Professor Voices, a timely collection of newsworthy commentary and analysis from Boston University faculty and experts, asked associate professor of marketing Barbara Bickart, “Is Thursday really the new (Black) Friday or is it just a marketing gimmick?” An authority on consumer decision-making processes, Bickart explains what shopping on Thanksgiving says about retailers and consumers alike, and the potential economic impact.
Professor Voices: What does it say about the retailers that will open for sales Thanksgiving night?
Barbara Bickart: The Black Friday weekend is so important for retailers and the competition for consumers is so fierce that retailers are willing to do whatever is necessary to gain market share and sales. Retailers believe that if competitors are opening earlier and offering more deals, they could lose out. The possibility of being a consumer’s first choice for holiday shopping has a large potential payoff that outweighs the possible risks associated with backlash, particularly when there are six fewer shopping days before Christmas this year. Some stores, like Walmart, are starting Black Friday a week early, both in the store and online. It is clearly competitive forces and the desire to at least meet or beat the competition that is driving these decisions and the Black Friday “creep.”

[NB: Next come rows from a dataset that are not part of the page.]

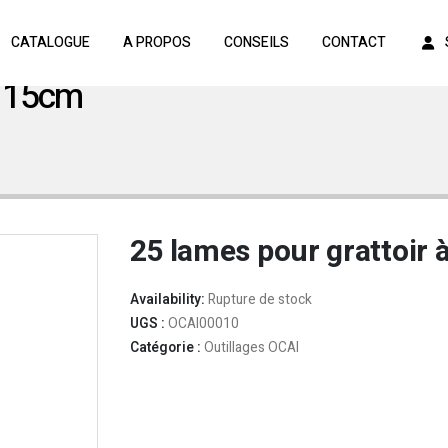
CATALOGUE
A PROPOS
CONSEILS
CONTACT
s 15cm
25 lames pour grattoir 
Availability:
Rupture de stock
UGS :
OCAI00010
Catégorie :
Outillages OCAI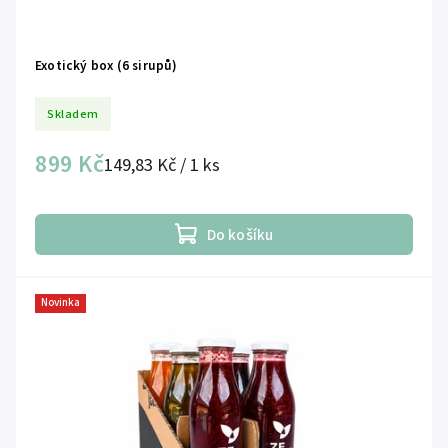
Exotický box (6 sirupů)
Skladem
899 Kč
149,83 Kč / 1 ks
Do košíku
Novinka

PV: What does it say about the consumers who will go shopping Thanksgiving night?
BB: There could be different reasons that consumers shop on Thanksgiving night. Probably most important, many consumers look forward to the deals on Black Friday. The earlier start to shopping could be very enticing for these deal-seeking consumers, who are motivated by the thrill of finding a bargain. In addition, many consumers are likely to believe that if they don’t shop on Thanksgiving night, they will miss out on the deals. This idea that deals are “scarce” is a big motivator for shoppers to get to the stores early and make purchases. Finally, there may be a group of consumers who enjoy the ritual of shopping on Black Friday and see the earlier time as a way to expand the ritual. It also may feel less hectic and stressful to shop on Thanksgiving night, compared to the early morning hours of Black Friday.
PV: Are retailers really offering better deals on Thanksgiving night than on Black Friday or is it just a marketing tool to get shoppers in the door?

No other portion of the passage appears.